Парадокс божественного замысла - страница 23
Заповедь в такой перспективе утрачивает привычный статус директивы, направленной на поведение, и приобретает более глубокий и едва уловимый статус связующего звена между слышащим сознанием и истоком речи. Она не диктует, как должно поступать, не обеспечивает рамку для внешне верного действия, а создает внутреннее напряжение, в котором различение возможно, а присутствие не исчезает в потоке обыденности. Каждая заповедь, если читать ее не как приказ, а как акт удержания, становится точкой напоминания о том, что связь с Богом – не гарантирована и не автоматична, что она может быть утрачена не вследствие проступка, а через постепенное притупление внимания, через замещение живого отклика автоматизмом или слепым следованием.
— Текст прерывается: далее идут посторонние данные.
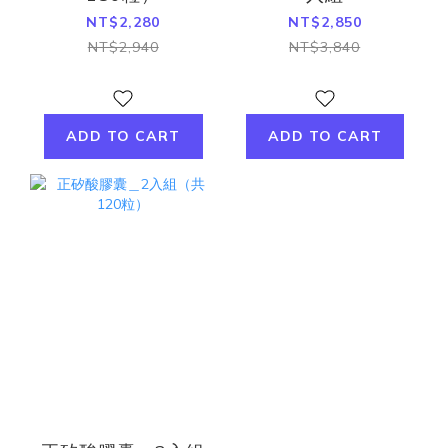
NT$2,280
NT$2,850
NT$2,940
NT$3,840
ADD TO CART
ADD TO CART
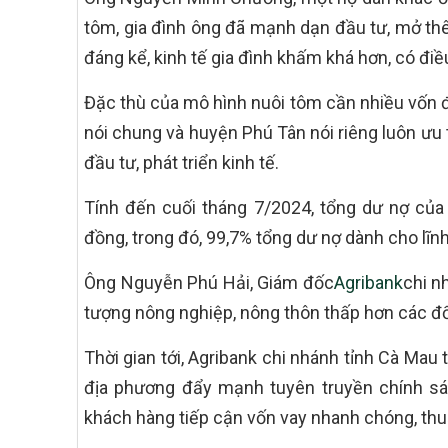
tôm, gia đình ông đã mạnh dạn đầu tư, mở th
đáng kể, kinh tế gia đình khấm khá hơn, có đi
Đặc thù của mô hình nuôi tôm cần nhiều vốn đ
nói chung và huyện Phú Tân nói riêng luôn ưu 
đầu tư, phát triển kinh tế.
Tính đến cuối tháng 7/2024, tổng dư nợ của
đồng, trong đó, 99,7% tổng dư nợ dành cho lĩn
Ông Nguyễn Phú Hải, Giám đốc
Agribank
chi n
tượng nông nghiệp, nông thôn thấp hơn các đố
Thời gian tới, Agribank chi nhánh tỉnh Cà Mau 
địa phương đẩy mạnh tuyên truyền chính sá
khách hàng tiếp cận vốn vay nhanh chóng, thuậ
В этом смысле заповедь – это не ограничение, а напоминание о возможности слышания, о том, что каждый шаг человека способен либо усилить его восприимчивость, либо сделать его глухим.
Особое значение здесь приобретают заповеди, выраженные в форме запрета. Они кажутся оборонительными, но их подлинное назначение – не в том, чтобы оградить человека от зла как от внешней угрозы, а в том, чтобы сдержать ту внутреннюю инерцию, которая приводит к утрате различающей чувствительности. Заповедь «не убей» говорит не о недопустимости акта, а об опасности того состояния, в котором другой перестает восприниматься как лицо; «не укради» – не только об экономической честности, но о том, как легко разрушается восприятие границ другого, когда исчезает ощущение дара и благодарности; «не лги» – не столько о правде в юридическом смысле, сколько о памяти, что речь теряет силу, если она становится манипуляцией. Каждая из этих заповедей – не запрет в полицейском смысле, а усилие удержать человеческое сознание в поле различения, где возможно переживание присутствия, а не только соблюдение формы.
Поэтому Закон, как он был явлен на Синае, не может быть сведен к системе норм, выведенных из авторитетного источника, даже если этим источником признается Сам Бог. Суть не в авторитете, а в пространстве, которое создается для того, чтобы голос мог продолжать звучать. Заповеди не навязывают правильность, они организуют внутреннюю структуру внимания, в которой человек остается способным слышать – и в себе, и в другом, и в истории – то, что нельзя отразить в норме. Закон – не результат откровения, а его продолжение в форме памяти, дисциплины, устойчивости. Он не контролирует, а удерживает; не заставляет, а возвращает; не определяет, а помогает не забыть, что всякое действие, если оно происходит вне связи с голосом, становится самозамыканием, даже если формально соответствует предписанию. Заповедь – это не форма контроля над поведением, а способ остаться в живой связи с Тобой, Который говорит – всегда заново, всегда иначе, всегда вне схемы. И потому, что Закон не устанавливает правильность, а удерживает внимание, его исполнение не может быть понято как соблюдение внешнего порядка – оно должно раскрываться как внутренняя практика присутствия, в которой каждая заповедь становится не границей, а движением навстречу живому обращению.
Если признать, что заповеди не сводятся к нормативному предписанию, а направлены прежде всего на поддержание связи, то становится ясно: исполнение Закона не может пониматься как механическое выполнение требований, как последовательность поступков, соотносимых с некой внешней моделью правильного. Сама структура Закона указывает на иное – на то, что он не столько указывает, как надо действовать, сколько тренирует способность быть в присутствии. В этом смысле Закон становится не системой команд, а формой постоянного возвращения к точке различающего восприятия, где Бог не фиксируется как объект знания или поклонения, но переживается как живое обращение. И если в акте послушания имеет место движение, то это движение не по маршруту от нормы к исполнению, а от замкнутости к открытости, от отвлеченности к включенности, от формальности к вниманию.